Similarity is calculated as:
similarity = 2 * M / T
where M is the number of matching characters and T is the total number of characters across both strings.
Run:
python run_normalizer.py
The input file and similarity threshold are controlled via config/settings.yaml:
normalization:
similarity_threshold: 0.83
target_path: "output/baseline/Qwen2.5-72B-Instruct_C1-O1_to_C12-O94_batch8_baseline_wMemQwen.csv"
Where:
-
target_path= extraction CSV to normalize (it can be chosen among the files saved underoutput/NER/and underoutput/baseline/) -
similarity_threshold= minimum similarity score (between 0 and 1) required to merge two names
The normalized file is saved as:
output/normalization/<run_id>_normalized.csv
The structure of the file remains:
canto | stanza | character_name | textual_mention
Only the character_name field may be modified.

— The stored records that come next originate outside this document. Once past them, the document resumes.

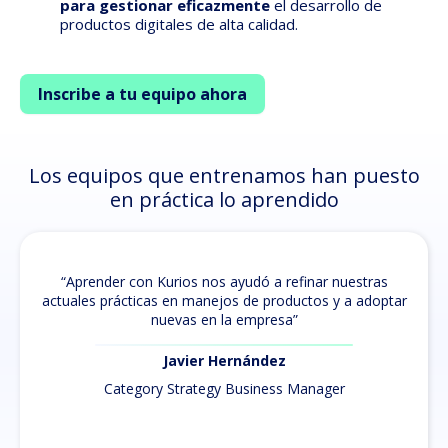
para gestionar eficazmente
el desarrollo de
productos digitales de alta calidad.
Inscribe a tu equipo ahora
Los equipos que entrenamos han puesto
en práctica lo aprendido
“Aprender con Kurios nos ayudó a refinar nuestras
actuales prácticas en manejos de productos y a adoptar
nuevas en la empresa”
Javier Hernández
Category Strategy Business Manager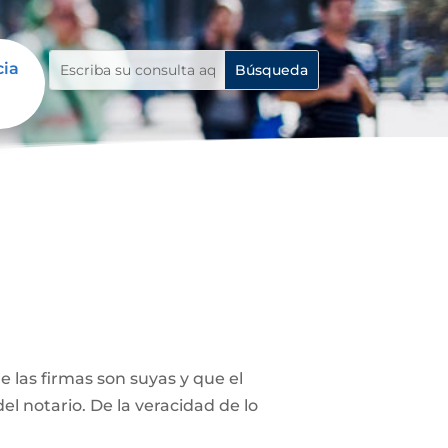
cia
 las firmas son suyas y que el
el notario. De la veracidad de lo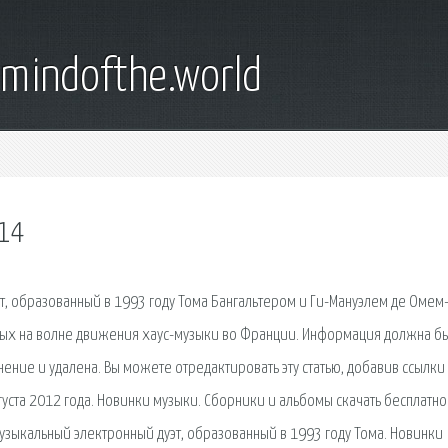
emindofthe.world
014
т, образованный в 1993 году Тома Бангальтером и Ги-Мануэлем де Омем
остых на волне движения хаус-музыки во Франции. Информация должна б
ение и удалена. Вы можете отредактировать эту статью, добавив ссылки
густа 2012 года. Новинки музыки. Сборники и альбомы скачать бесплатно
узыкальный электронный дуэт, образованный в 1993 году Тома. Новинки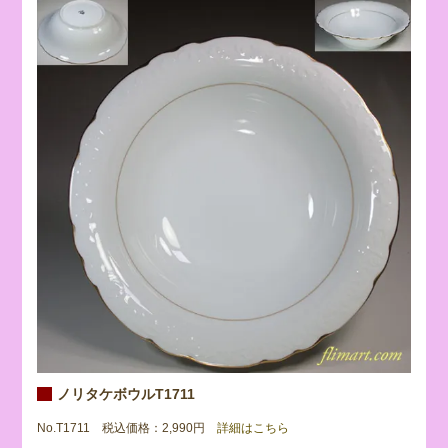
ノリタケボウルT1711
No.T1711 税込価格：2,990円
詳細はこちら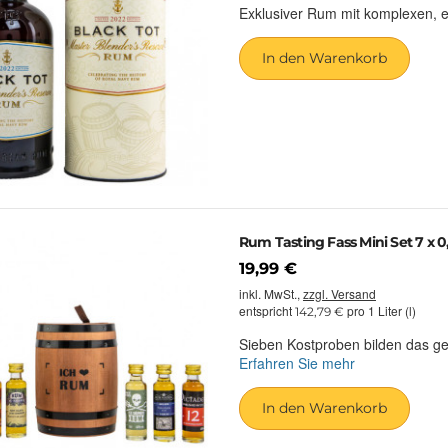
Exklusiver Rum mit komplexen, 
In den Warenkorb
Rum Tasting Fass Mini Set 7 x 0,
19,99 €
inkl. MwSt.,
zzgl. Versand
entspricht
pro 1 Liter (l)
142,79 €
Sieben Kostproben bilden das 
Erfahren Sie mehr
In den Warenkorb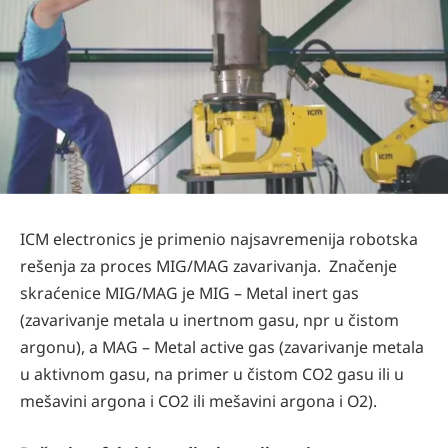
ICM electronics je primenio najsavremenija robotska
rešenja za proces MIG/MAG zavarivanja. Značenje
skraćenice MIG/MAG je MIG – Metal inert gas
(zavarivanje metala u inertnom gasu, npr u čistom
argonu), a MAG – Metal active gas (zavarivanje metala
u aktivnom gasu, na primer u čistom CO2 gasu ili u
mešavini argona i CO2 ili mešavini argona i O2).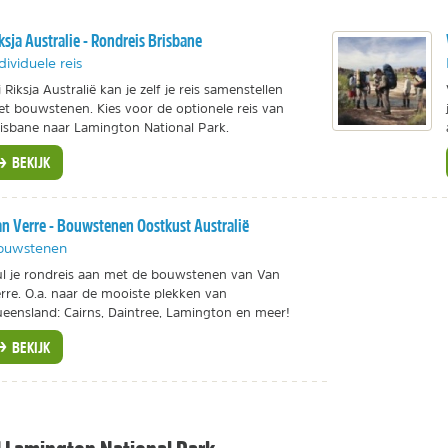
ksja Australie - Rondreis Brisbane
dividuele reis
j Riksja Australië kan je zelf je reis samenstellen
t bouwstenen. Kies voor de optionele reis van
isbane naar Lamington National Park.
BEKIJK
n Verre - Bouwstenen Oostkust Australië
ouwstenen
l je rondreis aan met de bouwstenen van Van
rre. O.a. naar de mooiste plekken van
eensland: Cairns, Daintree, Lamington en meer!
BEKIJK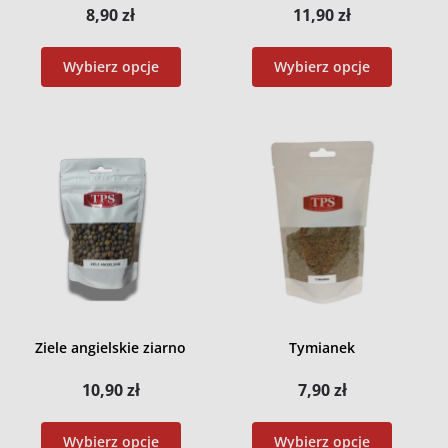
8,90
zł
11,90
zł
Wybierz opcje
Wybierz opcje
Ziele angielskie ziarno
Tymianek
10,90
zł
7,90
zł
Wybierz opcje
Wybierz opcje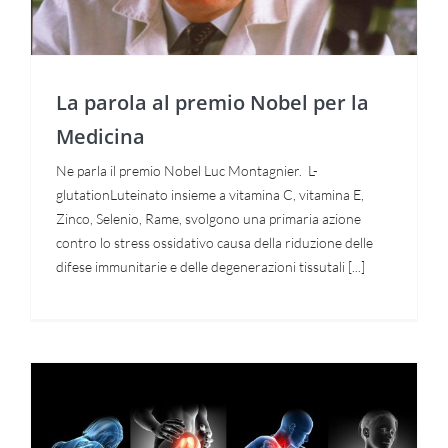
La parola al premio Nobel per la
Medicina
Ne parla il premio Nobel Luc Montagnier. L-
glutationLuteinato insieme a vitamina C, vitamina E,
Zinco, Selenio, Rame, svolgono una primaria azione
contro lo stress ossidativo causa della riduzione delle
difese immunitarie e delle degenerazioni tissutali [...]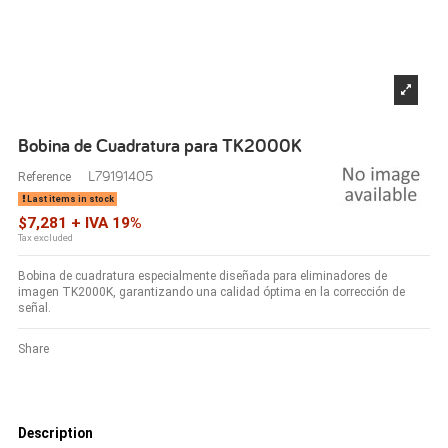
Bobina de Cuadratura para TK2000K
L79191405
Reference
Last items in stock
$7,281 + IVA 19%
Tax excluded
Bobina de cuadratura especialmente diseñada para eliminadores de
imagen TK2000K, garantizando una calidad óptima en la corrección de
señal.
Share
Description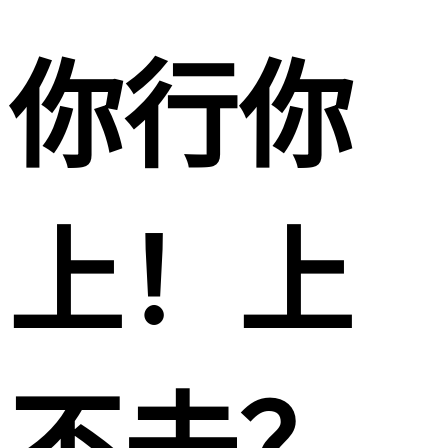
你行你
上！上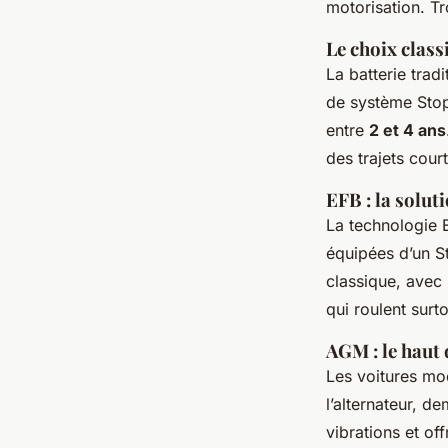
motorisation. Tr
Le choix clas
La batterie trad
de système Stop 
entre
2 et 4 ans
des trajets court
EFB : la solut
La technologie 
équipées d’un St
classique, avec
qui roulent surto
AGM : le hau
Les voitures mod
l’alternateur, d
vibrations et of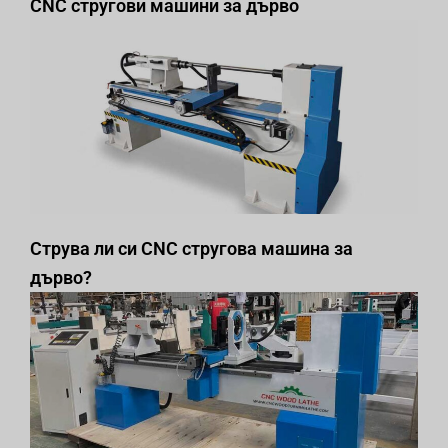
CNC стругови машини за дърво
Струва ли си CNC стругова машина за
дърво?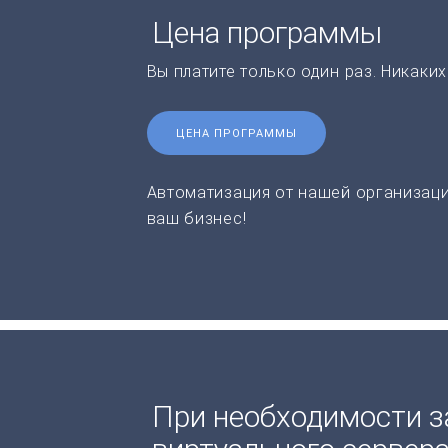
Цена программы
Вы платите только один раз. Никаки
ЦЕНА ПРОГРАММЫ
Автоматизация от нашей организаци
ваш бизнес!
При необходимости з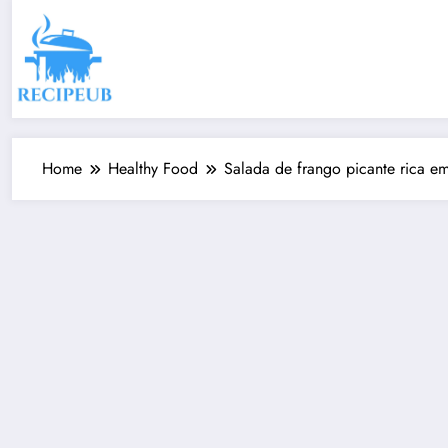
Skip
to
content
Home
Healthy Food
Salada de frango picante rica em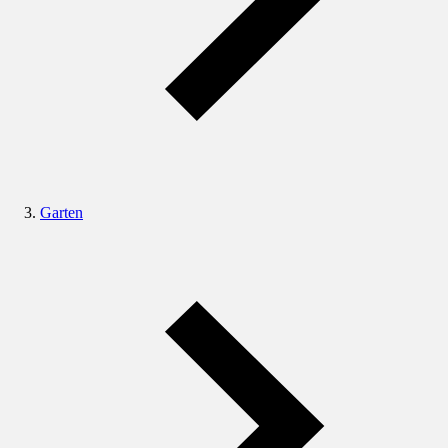
Garten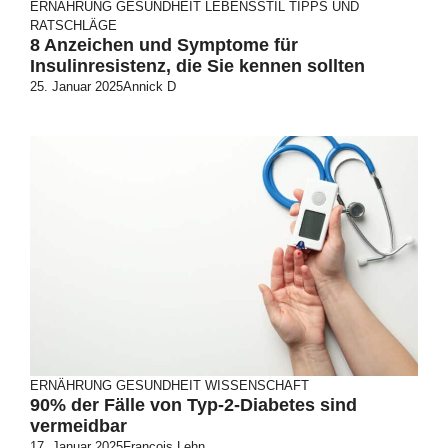
ERNÄHRUNG
GESUNDHEIT
LEBENSSTIL
TIPPS UND
RATSCHLÄGE
8 Anzeichen und Symptome für
Insulinresistenz, die Sie kennen sollten
25. Januar 2025
Annick D
ERNÄHRUNG
GESUNDHEIT
WISSENSCHAFT
90% der Fälle von Typ-2-Diabetes sind
vermeidbar
17. Januar 2025
François Lehn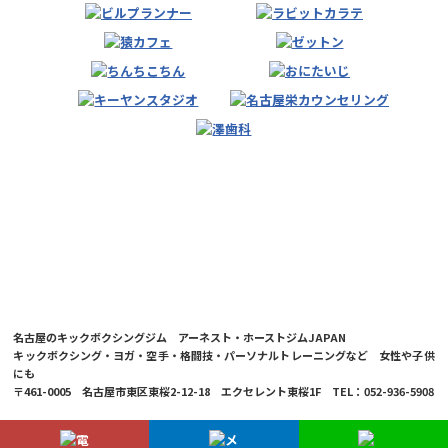
名古屋のキックボクシングジム アーネスト・ホーストジムJAPAN
キックボクシング・ヨガ・空手・格闘技・パーソナルトレーニングなど 女性や子供
にも
〒461-0005 名古屋市東区東桜2-12-18 エクセレント東桜1F TEL：052-936-5908
© 2026 Ernesto Hoost Gym Japan Co.,LTD.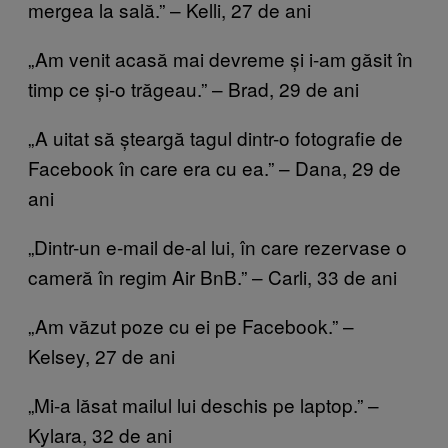
mergea la sală.” – Kelli, 27 de ani
„Am venit acasă mai devreme și i-am găsit în
timp ce și-o trăgeau.” – Brad, 29 de ani
„A uitat să șteargă tagul dintr-o fotografie de
Facebook în care era cu ea.” – Dana, 29 de
ani
„Dintr-un e-mail de-al lui, în care rezervase o
cameră în regim Air BnB.” – Carli, 33 de ani
„Am văzut poze cu ei pe Facebook.” –
Kelsey, 27 de ani
„Mi-a lăsat mailul lui deschis pe laptop.” –
Kylara, 32 de ani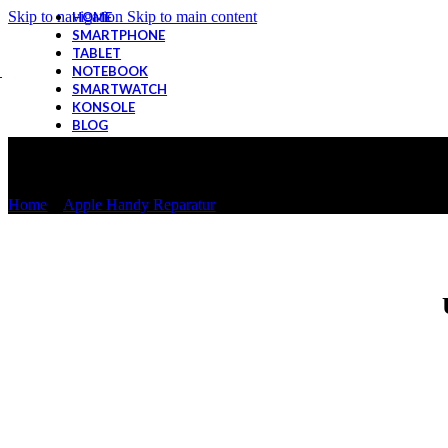
Skip to navigation
Skip to main content
HOME
SMARTPHONE
TABLET
NOTEBOOK
SMARTWATCH
KONSOLE
BLOG
iPhone 6S
Home
>
Apple Handy Reparatur
>
iPhone 6S
Or
Display Reparatur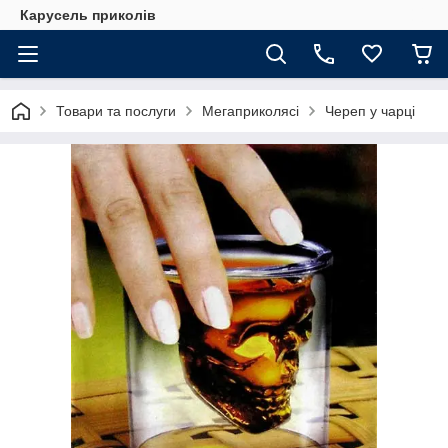
Карусель приколів
Товари та послуги
Мегаприколясі
Череп у чарці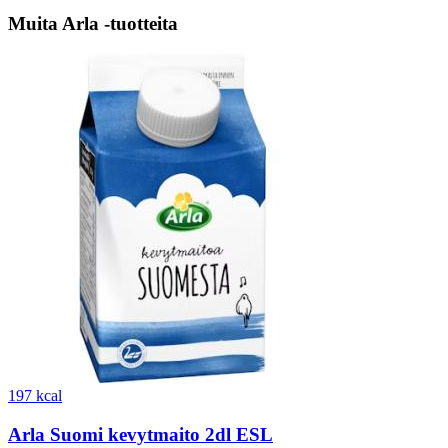
Muita Arla -tuotteita
197 kcal
Arla Suomi kevytmaito 2dl ESL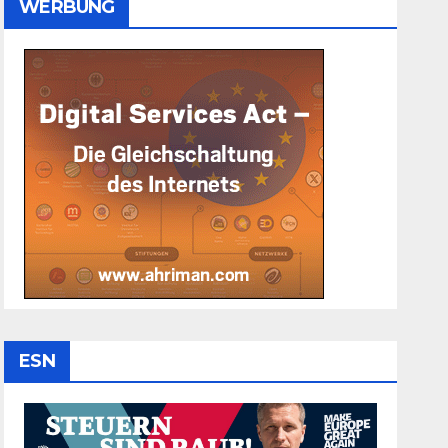
WERBUNG
ESN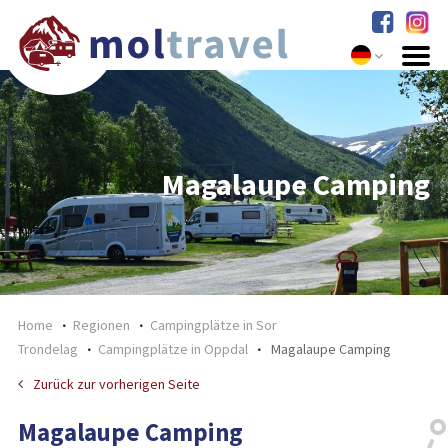
Magalaupe Camping
Home
Regionen
Campingplätze in Sor
Trondelag
Campingplätze in Oppdal
Magalaupe Camping
Zurück zur vorherigen Seite
Magalaupe Camping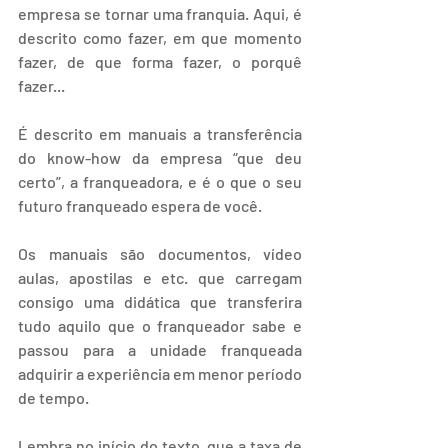
empresa se tornar uma franquia. Aqui, é 
descrito como fazer, em que momento 
fazer, de que forma fazer, o porquê 
fazer...
É descrito em manuais a transferência 
do know-how da empresa “que deu 
certo”, a franqueadora, e é o que o seu 
futuro franqueado espera de você.
Os manuais são documentos, vídeo 
aulas, apostilas e etc. que carregam 
consigo uma didática que transferira 
tudo aquilo que o franqueador sabe e 
passou para a unidade franqueada 
adquirir a experiência em menor período 
de tempo.
Lembra no início do texto, que a taxa de 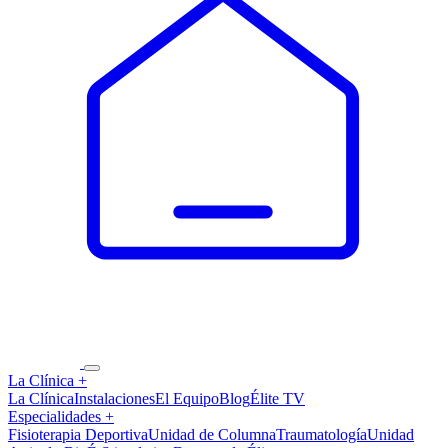
La Clínica
+
La Clínica
Instalaciones
El Equipo
Blog
Élite TV
Especialidades
+
Fisioterapia Deportiva
Unidad de Columna
Traumatología
Unidad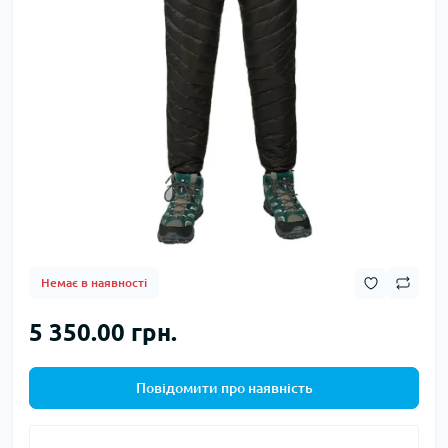
Немає в наявності
5 350.00 грн.
Повідомити про наявність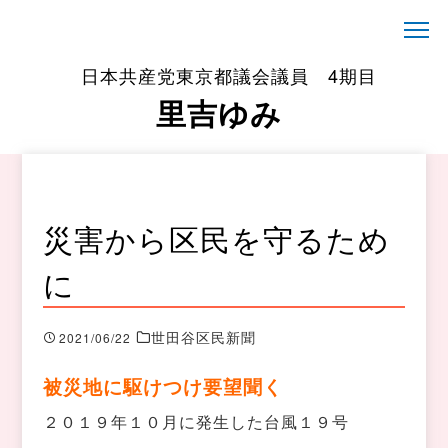
日本共産党東京都議会議員 4期目
里吉ゆみ
災害から区民を守るため
に
世田谷区民新聞
2021/06/22
被災地に駆けつけ要望聞く
２０１９年１０月に発生した台風１９号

These files can be used as input for:
run_evaluator.py
A detailed log of all merge operations is saved in:
output/normalization/logs/log_<run_id>.json
5. Evaluation
This module evaluates extracted character mentions against our manually curated ground truth for Orlando Furioso (Cantos I–XII): data/GroundTruth_OF_1-12.csv.
Evaluation operates at the stanza level. For each stanza, predicted character names are compared against annotated gold-standard names.
Character matching is performed using fuzzy string similarity, based on the Ratcliff/Obershelp algorithm (as explained for the normalization step).
A predicted name is considered a True Positive if its similarity with a ground-truth name exceeds the configurable threshold.
The evaluator computes:
-
Precision
-
Recall
-
F1-score
-
True Positives (TP)
-
False Positives (FP)
-
False Negatives (FN)
-
True Negatives (TN) (defined at the stanza level, i.e., stanzas where the model correctly identifies no character mentions)
Run:
python run_evaluator.py
The input file and similarity threshold are controlled via config/settings.yaml:
evaluation:
similarity_threshold: 0.83
target_path: "output/normalization/Qwen2.5-72B-Instruct_C1-O1_to_C12-O94_batch8_baseline_wMemQwen_normalized.csv"
Where:
target_path= any CSV file saved underoutput/normalization/.
Evaluation results are saved in:
evaluation/<run_id>_normalized/
The main result file is:
eval_<run_id>_normalized.json
This JSON file contains:
-
Global metrics
-
Raw counts
-
Per-stanza detailed results
-
Evaluation configuration parameters
Plots are automatically generated and saved under:
evaluation/<run_id>_normalized/plots/
The following visualizations are produced:
- Confusion matrix
- Character-level recall
- Top False Positives
- (Top False Negatives)
- Per-canto F1
- Combined TP/FP/FN per canto
- Stanza-level performance barcode
If using this repository, please cite our Text2Story 2026 paper (citation details to be updated upon publication).
This work is licensed under a Creative Commons Attribution 4.0 International License.